Sex Panic and the Punitive State
- Author: Roger Lancaster
- Genre: Nonfiction
- Publisher: University of California Press
- Publication date: 2011
- Pages: 322
- Award: Ruth Benedict Prize
- ISBN: 978-0520262065

= Sex Panic and the Punitive State =

2011 book

Sex Panic and the Punitive State is a 2011 history book by American anthropologist Roger N. Lancaster. The book examines how moral panics related to sexual crimes in the United States since the 1960s have led to an increasingly punitive approach by the U.S. government regarding sexual offenses and fueled a "culture of fear" and paranoia in American society. The book won a 2011 Ruth Benedict Prize.

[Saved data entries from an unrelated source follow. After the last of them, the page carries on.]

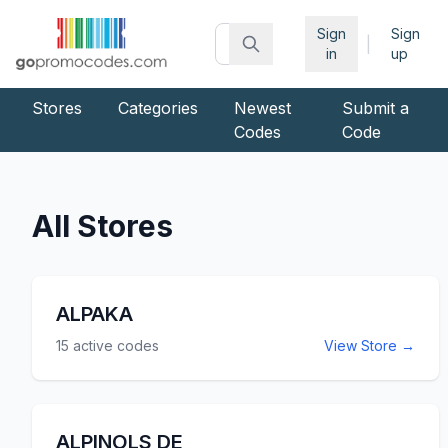
Sign
Sign
|
in
up
Stores
Categories
Newest
Submit a
Codes
Code
All Stores
ALPAKA
15
active codes
View Store →
ALPINOLS DE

Lancaster states in the book that sex-related moral panics in the United States have been historically directed toward African Americans, gay men, queer people, and nonwhite populations in general, despite the fact that most sexual perpetrators are white and heterosexual. He also describes the popular racialized view of sex crimes in contemporary society as being more focused on pedophilic white men, who are often perceived by society as being homosexual. He describes such moral panics as being historically fueled by both American conservatives and liberals. Throughout the book, Lancaster goes through historical periods of sex scandals including the Progressive and Jim Crow eras, Joseph McCarthy's persecution of homosexuals, the satanic panic and the AIDS hysteria.

The book further examines the increase of punitive measures taken against people labeled as sex offenders, a label that includes people convicted of minor and nonsexual crimes (such as public urination), which have encompassed increasingly long prison sentences followed by mandatory registration on sex offender registries. Lancaster stated that this shift toward permanent surveillance was based on the unproven notion that sex offenders will inevitably recidivate. Lancaster compares the U.S. government's punitiveness with the approaches taken by European countries.